Муслим сидит на стеганом одеяле, облокотившись о низкий, как во всех старых узбекских домах, подоконник. В открытое окно веет пресной влагой, к которой примешивается острый запах райхана — местной мяты. Лунный совет освещает тонкое персиковое деревце с острыми, узкими листьями. Ветки согнулись дугами под тяжестью твердых плодов, на ворсистой поверхности которых взблескивают синими огоньками крупные капли...
Ночь, ночь... Время раздумий, время сомнений...
Муслим сидит неподвижно, курит дешевые сигареты «Прима», изредка вздыхает.
Сегодня совершилось что-то большое и переломное. Положено хорошее начало. Но на душе у Муслима неспокойно. Остался все же какой-то осадок. Быть может, несколько наивно, но он радовался хотя бы тому, что Бурцев опоздал на собрание и многого не слышал. Как у большинства людей, долго проработавших на одном месте, сжившихся со своим предприятием, у Муслима сложилось ревнивое чувство к своему заводу. Какой бы он ни был, завод, но он — свой, родной... А Бурцев... Друг другом, а все же — человек новый на заводе, и какое-то чувство неловкости перед ним оставалось. Хорошо, что он не слышал выступления Алферова. Передовой токарь... Скоростник... Его фотографию Муслим сам вывешивал на Доске почета... А вот поди ж ты, оказался самым обычным шкурником. «Зачем нам эта музыка, что мы от этого будем иметь? Шиш отрицательной величины?» Грозился уйти туда, где «ценят труд». И разве он один?.. Запомнилось, как кто-то крикнул с места: «Каков платеж — таков и работеж...»
Да, Муслим ревниво любил свой завод, гордился многими из тех, с кем проработал бок о бок более пятнадцати лет. Но, может быть, его любовь была слепой, была неразумной? Может быть, пришла пора и ему взглянуть несколько со стороны и на себя, и на людей? Так ли уж неожиданно развернулись события?.. Ильяс и прежде срывался, скандалил то с Талановым, то с Гармашевым. А ему он однажды сгоряча сказал, что Гармашев потому и выдвинул его кандидатуру, что надеялся иметь сговорчивого секретаря партийного комитета. Но Ильяса больше интересовала техника... А люди... Какие же они все-таки — люди?.. Хорошо ли он, Муслим, их знал? Их жизнь, мысли, стремления? Умел ли подойти? Ко всем, а не только к тем, кто стоял у него на партийном учете. Похоже, что он только ими и занимался... Собрания созывал аккуратно, взносы принимал, проводил различные кампании, разбирал иногда жалобы и всегда в сроки отчитывался перед райкомом. В райкоме им были довольны, и он сам, пожалуй, был доволен собой...
Эй, Муслим!.. Может быть, ты постарел?
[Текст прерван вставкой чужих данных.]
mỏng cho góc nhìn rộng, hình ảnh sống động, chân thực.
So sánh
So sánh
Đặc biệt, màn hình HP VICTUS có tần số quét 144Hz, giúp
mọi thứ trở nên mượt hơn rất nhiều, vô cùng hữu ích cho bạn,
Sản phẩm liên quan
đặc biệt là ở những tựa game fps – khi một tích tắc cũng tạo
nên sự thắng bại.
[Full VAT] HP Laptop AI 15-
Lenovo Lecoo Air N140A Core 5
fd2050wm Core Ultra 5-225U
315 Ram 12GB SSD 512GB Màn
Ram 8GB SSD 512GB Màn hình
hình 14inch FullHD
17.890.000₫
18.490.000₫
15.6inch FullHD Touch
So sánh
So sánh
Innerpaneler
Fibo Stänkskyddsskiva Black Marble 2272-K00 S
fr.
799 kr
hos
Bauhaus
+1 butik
Многого не видишь, не понимаешь? Может быть, ты живешь представлениями своей юности, меряешь всех людей по себе? А это можно делать лишь до определенного предела, после которого сходство кончается... Есть ведь люди с короткой памятью и короткой душой... Вот читаешь в газете — появилось новое слово «стиляга». Что такое, откуда такое? В молодости ты не знал таких. Нет, дело не в одежде и не в длинных волосах. Есть и другие... Свои же, рабочие... Стиляги в рабочей одежде — рвачи, шкурники, летуны, иждивенчески относящиеся к жизни. Поменьше работать, побольше урвать... Выпить, закусить, с девчонкой пошляться... А какие еще интересы? О чем они думают, к чему стремятся? Есть ли в них тот святой огонек, который вел комсомольцев на стройки первой пятилетки, когда каждый трактор считали «снарядом, взрывающим старый буржуазный мир»?.. Есть ли?..
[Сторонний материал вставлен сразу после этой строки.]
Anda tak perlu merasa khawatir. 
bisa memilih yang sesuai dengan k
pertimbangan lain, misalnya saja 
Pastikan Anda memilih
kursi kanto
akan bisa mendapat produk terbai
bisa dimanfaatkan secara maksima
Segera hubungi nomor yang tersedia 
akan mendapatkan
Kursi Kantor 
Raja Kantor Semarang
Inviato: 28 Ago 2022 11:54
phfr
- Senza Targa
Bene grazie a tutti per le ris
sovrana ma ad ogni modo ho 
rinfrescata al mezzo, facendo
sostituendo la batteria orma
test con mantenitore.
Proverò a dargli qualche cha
Пусть немного Алферовых — людей с короткой памятью и короткой душой, забывших, с какими трудностями, в какой борьбе — и одновременно с каким энтузиазмом! — создавалась чуть ли не на голом месте нынешняя социалистическая индустрия. Пусть их немного, но... Плохо, эй, плохо!.. Откуда, почему? Не потому ли, что думали: старое само умрет от старости? Но Алферов молодой парень, учился в советской школе, рос в советское время. Откуда же в нем такой бездушный эгоизм? Эй, Муслим!.. Нот ли здесь и твоей вины? Ты, он, другие, лекторы и докладчики, все говорили ему: ты — рабочий, ты — первый человек, ты решаешь все... Обволакивали сверкающей чешуей правильных и хороших слов... А как совмещались твои слова, Муслим, с делами Гармашева, игравшего лишь на струнках корыстолюбия, на высокой выработке, на премиальных, считавшего, что все остальное — «словесность»?.. Приписки, завышенные наряды, сверхурочная работа — лишь бы выгнать план! Видя все это, Алферовы лишь снисходительно посмеивались над твоими речами, а ты смотрел на человека и видел лишь чешую своих же слов, которою ты одел его, и не замечал, что порой за этой оболочкой все успело сгнить. Плохо, эй, плохо!..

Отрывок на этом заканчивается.